We live in a real golden age for reboots. Of course, not all the reboots Hollywood puts out there manage to find audiences. In fact, 2019 particularly saw the industry’s seemingly reliable tactic of dusting off on old property fall flat several times. Here are a few of the biggest fails among 2019 movie reboots and a glimpse at what the future could bring each.
Director Guillermo del Toro turned this Dark Horse Comics title into two movies in the early 2000s. While neither the original film nor Hellboy II: The Golden Army delivered outstanding box office, del Toro’s take has a loyal fan base that was none too pleased with director Neil Marshall’s movie reboot.
Stranger Things‘ David Harbour steps into the role first made famous by Ron Perlman.

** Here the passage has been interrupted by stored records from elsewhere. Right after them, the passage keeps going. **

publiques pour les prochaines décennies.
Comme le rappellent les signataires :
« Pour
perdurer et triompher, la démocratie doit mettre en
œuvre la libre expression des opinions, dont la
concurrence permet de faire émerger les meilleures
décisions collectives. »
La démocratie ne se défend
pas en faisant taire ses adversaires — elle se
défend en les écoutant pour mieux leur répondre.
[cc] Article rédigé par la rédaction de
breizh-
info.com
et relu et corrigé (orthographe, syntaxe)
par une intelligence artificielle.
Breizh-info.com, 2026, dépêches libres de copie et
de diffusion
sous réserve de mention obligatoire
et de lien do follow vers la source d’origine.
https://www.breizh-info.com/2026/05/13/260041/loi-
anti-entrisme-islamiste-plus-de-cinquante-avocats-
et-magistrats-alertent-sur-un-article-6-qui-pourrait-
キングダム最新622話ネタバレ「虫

And despite being the first Hellboy movie to embrace an R rating, audiences were not into it. The film’s dreadful reviews only helped further its box office failure.
While it still seems like a long shot that may never happen, fans still hope Perlman and del Toro will eventually finish their Hellboy trilogy.

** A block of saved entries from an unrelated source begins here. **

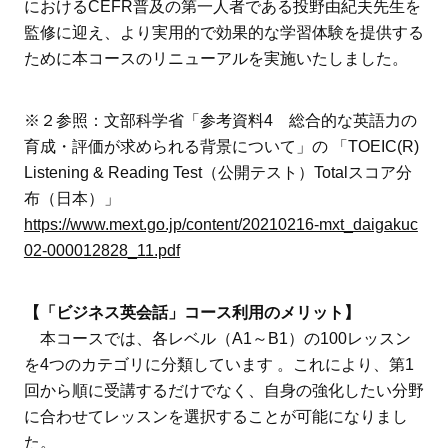
におけるCEFR普及の第一人者である投野由紀夫先生を
監修に迎え、より実用的で効果的な学習体験を提供する
ために本コースのリニューアルを実施いたしました。
※２参照：文部科学省「参考資料4 総合的な英語力の
育成・評価が求められる背景について」の 「TOEIC(R)
Listening & Reading Test（公開テスト）Totalスコア分
布（日本）」
https://www.mext.go.jp/content/20210216-mxt_daigakuc
02-000012828_11.pdf
【「ビジネス英会話」コース利用のメリット】
本コースでは、各レベル（A1～B1）の100レッスン
を4つのカテゴリに分類しています 。これにより、第1
回から順に受講するだけでなく、自身の強化したい分野
に合わせてレッスンを選択することが可能になりまし
た。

‘Men in Black International’
After three films starring Will Smith and Tommy Lee Jones, Sony decided to shift gears on the Men in Black franchise. Clearly, the creative team behind Men in Black International was counting on the charisma and proven chemistry of Thor: Ragnarok stars Chris Hemsworth and Tessa Thompson.

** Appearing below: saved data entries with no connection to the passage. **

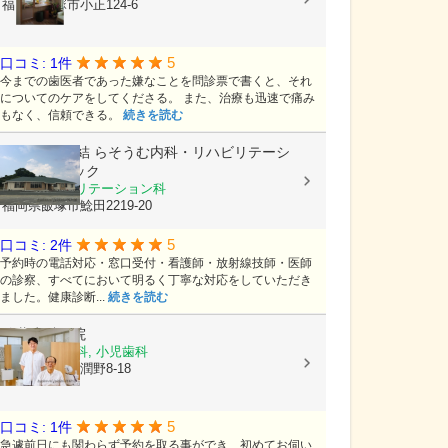
福岡県飯塚市小正124-6
5
口コミ: 1件
今までの歯医者であった嫌なことを問診票で書くと、それ
についてのケアをしてくださる。 また、治療も迅速で痛み
もなく、信頼できる。
続きを読む
医療法人 夢結
らそうむ内科・リハビリテーシ
ョンクリニック
内科, リハビリテーション科
福岡県飯塚市鯰田2219-20
5
口コミ: 2件
予約時の電話対応・窓口受付・看護師・放射線技師・医師
の診察、すべてにおいて明るく丁寧な対応をしていただき
ました。健康診断...
続きを読む
佐藤歯科医院
歯科, 矯正歯科, 小児歯科
福岡県飯塚市潤野8-18
5
口コミ: 1件
急遽前日にも関わらず予約を取る事ができ、初めてお伺い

Alas, the film’s story was unimaginative, its humor lazy, and therefore its performances listless. Men in Black International still did decently overseas, but stateside, it became clear audiences don’t want a sequel — or even a movie reboot — to a Smith vehicle without him. After Independence Day: Resurgence, that much should have already been clear.
The studio should wait a few years and start totally from scratch. Perhaps with some rest and a more ambitious story, Men in Black could live on.
The 1971 Shaft is a blaxploitation classic. Played to perfection by Richard Roundtree, the character gave black audiences a hero of their own. So, naturally, a movie reboot inevitably followed in 2000. This time, Samuel L. Jackson embodied the next generation of John Shaft.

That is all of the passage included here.